Goal of the exercise. Set down the records exactly, and omit any image found in them.

Records shown.
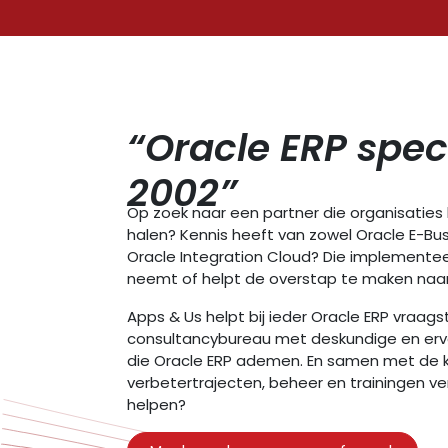
“Oracle ERP spec
2002”
Op zoek naar een partner die organisaties h
halen? Kennis heeft van zowel Oracle E-Busi
Oracle Integration Cloud? Die implementee
neemt of helpt de overstap te maken naar
Apps & Us helpt bij ieder Oracle ERP vraagst
consultancybureau met deskundige en erv
die Oracle ERP ademen. En samen met de k
verbetertrajecten, beheer en trainingen 
helpen?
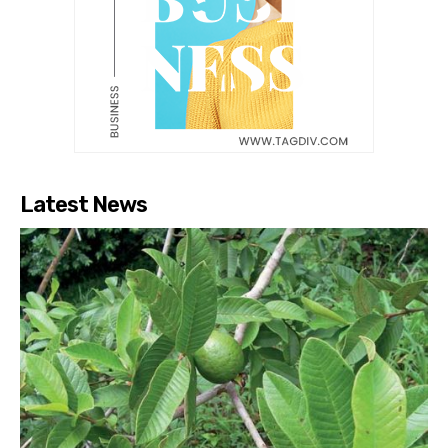
Latest News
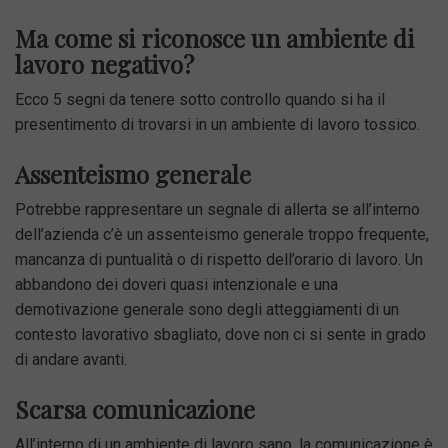
Ma come si riconosce un ambiente di
lavoro negativo?
Ecco 5 segni da tenere sotto controllo quando si ha il
presentimento di trovarsi in un ambiente di lavoro tossico.
Assenteismo generale
Potrebbe rappresentare un segnale di allerta se all’interno
dell’azienda c’è un assenteismo generale troppo frequente,
mancanza di puntualità o di rispetto dell’orario di lavoro. Un
abbandono dei doveri quasi intenzionale e una
demotivazione generale sono degli atteggiamenti di un
contesto lavorativo sbagliato, dove non ci si sente in grado
di andare avanti.
Scarsa comunicazione
All’interno di un ambiente di lavoro sano, la comunicazione è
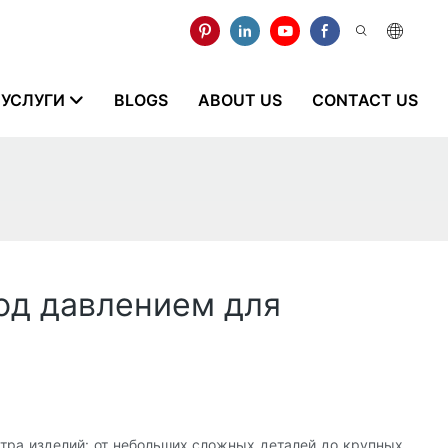
УСЛУГИ
BLOGS
ABOUT US
CONTACT US
од давлением для
тра изделий: от небольших сложных деталей до крупных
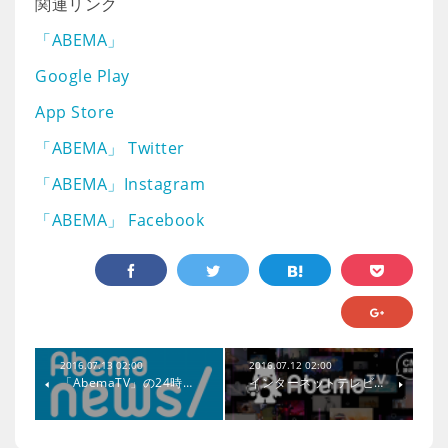
関連リンク
「ABEMA」
Google Play
App Store
「ABEMA」 Twitter
「ABEMA」Instagram
「ABEMA」 Facebook
2016.07.13 02:00
2016.07.12 02:00
「AbemaTV」の24時…
インターネットテレビ…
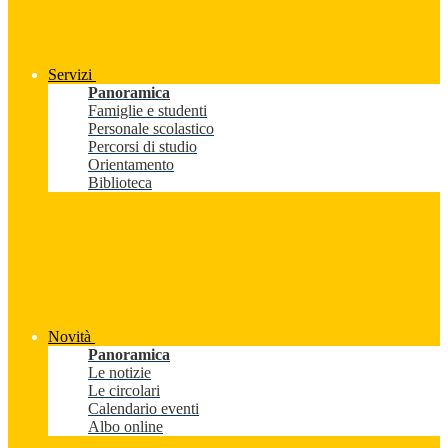
Servizi
Panoramica
Famiglie e studenti
Personale scolastico
Percorsi di studio
Orientamento
Biblioteca
Novità
Panoramica
Le notizie
Le circolari
Calendario eventi
Albo online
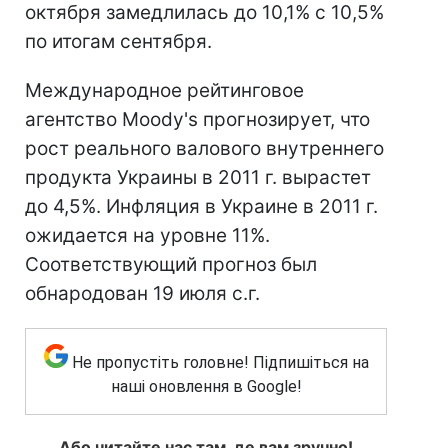
октября замедлилась до 10,1% с 10,5%
по итогам сентября.
Международное рейтинговое
агентство Moody's прогнозирует, что
рост реального валового внутреннего
продукта Украины в 2011 г. вырастет
до 4,5%. Инфляция в Украине в 2011 г.
ожидается на уровне 11%.
Соответствующий прогноз был
обнародован 19 июля с.г.
Не пропустіть головне! Підпишіться на
наші оновлення в Google!
Або читайте нас там, де вам зручно!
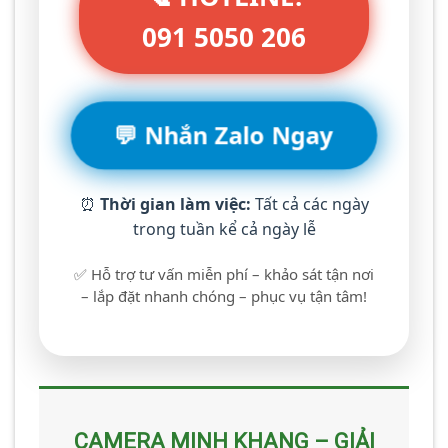
091 5050 206
💬 Nhắn Zalo Ngay
⏰
Thời gian làm việc:
Tất cả các ngày
trong tuần kể cả ngày lễ
✅ Hỗ trợ tư vấn miễn phí – khảo sát tận nơi
– lắp đặt nhanh chóng – phục vụ tận tâm!
CAMERA MINH KHANG – GIẢI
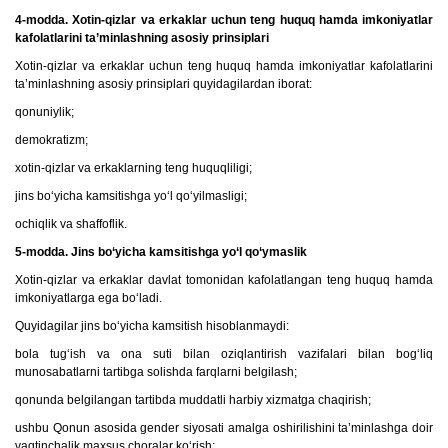
4-modda. Xotin-qizlar va erkaklar uchun teng huquq hamda imkoniyatlar
kafolatlarini ta’minlashning asosiy prinsiplari
Xotin-qizlar va erkaklar uchun teng huquq hamda imkoniyatlar kafolatlarini
ta’minlashning asosiy prinsiplari quyidagilardan iborat:
qonuniylik;
demokratizm;
xotin-qizlar va erkaklarning teng huquqliligi;
jins bo‘yicha kamsitishga yo‘l qo‘yilmasligi;
ochiqlik va shaffoflik.
5-modda. Jins bo‘yicha kamsitishga yo‘l qo‘ymaslik
Xotin-qizlar va erkaklar davlat tomonidan kafolatlangan teng huquq hamda
imkoniyatlarga ega bo‘ladi.
Quyidagilar jins bo‘yicha kamsitish hisoblanmaydi:
bola tug‘ish va ona suti bilan oziqlantirish vazifalari bilan bog‘liq
munosabatlarni tartibga solishda farqlarni belgilash;
qonunda belgilangan tartibda muddatli harbiy xizmatga chaqirish;
ushbu Qonun asosida gender siyosati amalga oshirilishini ta’minlashga doir
vaqtinchalik maxsus choralar ko‘rish;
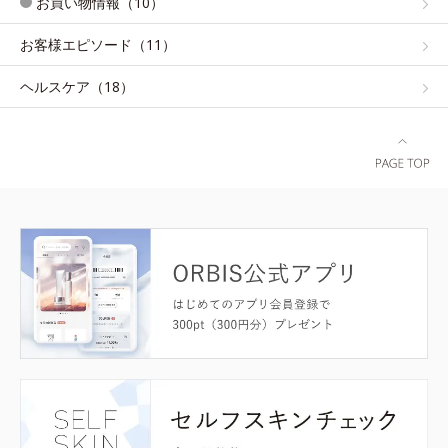
お買い物情報（10）
お客様エピソード（11）
ヘルスケア（18）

Problem solution.
“Oracle ERP spec
2002”
Op zoek naar een partner die organisaties h
halen? Kennis heeft van zowel Oracle E-Busi
Oracle Integration Cloud? Die implementee
neemt of helpt de overstap te maken naar
Apps & Us helpt bij ieder Oracle ERP vraagst
consultancybureau met deskundige en erv
die Oracle ERP ademen. En samen met de k
verbetertrajecten, beheer en trainingen 
helpen?
Latest News
Ma come si riconosce un ambiente di
lavoro negativo?
Ecco 5 segni da tenere sotto controllo quando si ha il
presentimento di trovarsi in un ambiente di lavoro tossico.
Assenteismo generale
Potrebbe rappresentare un segnale di allerta se all’interno
dell’azienda c’è un assenteismo generale troppo frequente,
mancanza di puntualità o di rispetto dell’orario di lavoro. Un
abbandono dei doveri quasi intenzionale e una
demotivazione generale sono degli atteggiamenti di un
contesto lavorativo sbagliato, dove non ci si sente in grado
di andare avanti.
Scarsa comunicazione
All’interno di un ambiente di lavoro sano, la comunicazione è
УСЛУГИ
BLOGS
ABOUT US
CONTACT US
од давлением для
тра изделий: от небольших сложных деталей до крупных
関連リンク
「ABEMA」
Google Play
App Store
「ABEMA」 Twitter
「ABEMA」Instagram
「ABEMA」 Facebook
2016.07.13 02:00
2016.07.12 02:00
「AbemaTV」の24時…
インターネットテレビ…
Servizi
Panoramica
Famiglie e studenti
Personale scolastico
Percorsi di studio
Orientamento
Biblioteca
Novità
Panoramica
Le notizie
Le circolari
Calendario eventi
Albo online
октября замедлилась до 10,1% с 10,5%
по итогам сентября.
Международное рейтинговое
агентство Moody's прогнозирует, что
рост реального валового внутреннего
продукта Украины в 2011 г. вырастет
до 4,5%. Инфляция в Украине в 2011 г.
ожидается на уровне 11%.
Соответствующий прогноз был
обнародован 19 июля с.г.
Не пропустіть головне! Підпишіться на
наші оновлення в Google!
Або читайте нас там, де вам зручно!
091 5050 206
💬 Nhắn Zalo Ngay
⏰
Thời gian làm việc:
Tất cả các ngày
trong tuần kể cả ngày lễ
✅ Hỗ trợ tư vấn miễn phí – khảo sát tận nơi
– lắp đặt nhanh chóng – phục vụ tận tâm!
CAMERA MINH KHANG – GIẢI
4-modda. Xotin-qizlar va erkaklar uchun teng huquq hamda imkoniyatlar
kafolatlarini ta’minlashning asosiy prinsiplari
Xotin-qizlar va erkaklar uchun teng huquq hamda imkoniyatlar kafolatlarini
ta’minlashning asosiy prinsiplari quyidagilardan iborat:
qonuniylik;
demokratizm;
xotin-qizlar va erkaklarning teng huquqliligi;
jins bo‘yicha kamsitishga yo‘l qo‘yilmasligi;
ochiqlik va shaffoflik.
5-modda. Jins bo‘yicha kamsitishga yo‘l qo‘ymaslik
Xotin-qizlar va erkaklar davlat tomonidan kafolatlangan teng huquq hamda
imkoniyatlarga ega bo‘ladi.
Quyidagilar jins bo‘yicha kamsitish hisoblanmaydi:
bola tug‘ish va ona suti bilan oziqlantirish vazifalari bilan bog‘liq
munosabatlarni tartibga solishda farqlarni belgilash;
qonunda belgilangan tartibda muddatli harbiy xizmatga chaqirish;
ushbu Qonun asosida gender siyosati amalga oshirilishini ta’minlashga doir
vaqtinchalik maxsus choralar ko‘rish;
お買い物情報（10）
お客様エピソード（11）
ヘルスケア（18）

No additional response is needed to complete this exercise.